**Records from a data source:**
+++

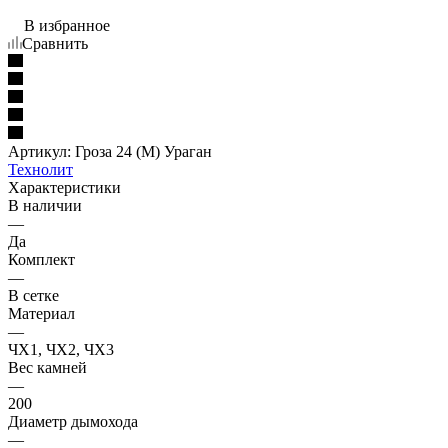
В избранное
Сравнить
Артикул:
Гроза 24 (М) Ураган
Технолит
Характеристики
В наличии
—
Да
Комплект
—
В сетке
Материал
—
ЧХ1, ЧХ2, ЧХ3
Вес камней
—
200
Диаметр дымохода
—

+++

Only the last part of the records is wanted. Repeat it exactly, beginning at the line containing "Характеристики" and ending at the final line.

**EXERCISE RESPONSE:**
Характеристики
В наличии
—
Да
Комплект
—
В сетке
Материал
—
ЧХ1, ЧХ2, ЧХ3
Вес камней
—
200
Диаметр дымохода
—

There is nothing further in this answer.